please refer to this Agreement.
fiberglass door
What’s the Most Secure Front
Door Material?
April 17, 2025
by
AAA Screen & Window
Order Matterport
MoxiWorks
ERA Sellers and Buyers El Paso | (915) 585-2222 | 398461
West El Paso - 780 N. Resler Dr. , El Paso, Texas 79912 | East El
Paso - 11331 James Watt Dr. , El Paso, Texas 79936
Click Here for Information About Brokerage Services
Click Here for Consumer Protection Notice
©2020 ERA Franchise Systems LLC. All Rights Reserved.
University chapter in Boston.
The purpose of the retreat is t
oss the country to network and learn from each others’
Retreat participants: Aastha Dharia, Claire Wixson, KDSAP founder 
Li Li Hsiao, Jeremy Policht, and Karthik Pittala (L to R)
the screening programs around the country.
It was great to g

----------

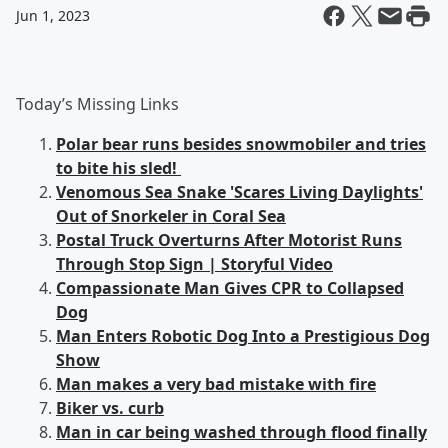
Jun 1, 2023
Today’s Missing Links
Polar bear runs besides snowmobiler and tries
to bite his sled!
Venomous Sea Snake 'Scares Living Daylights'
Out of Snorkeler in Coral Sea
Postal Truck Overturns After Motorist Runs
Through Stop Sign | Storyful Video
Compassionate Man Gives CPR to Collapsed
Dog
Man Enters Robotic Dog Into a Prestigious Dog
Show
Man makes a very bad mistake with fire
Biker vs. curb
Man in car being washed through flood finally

----------

Looking at the entries above, can you reproduce exactly the lines from the one that holds "please refer to this Agreement." through the one that holds "West El Paso", and only those?

**SOLUTION TO THE PROBLEM**
please refer to this Agreement.
fiberglass door
What’s the Most Secure Front
Door Material?
April 17, 2025
by
AAA Screen & Window
Order Matterport
MoxiWorks
ERA Sellers and Buyers El Paso | (915) 585-2222 | 398461
West El Paso - 780 N. Resler Dr. , El Paso, Texas 79912 | East El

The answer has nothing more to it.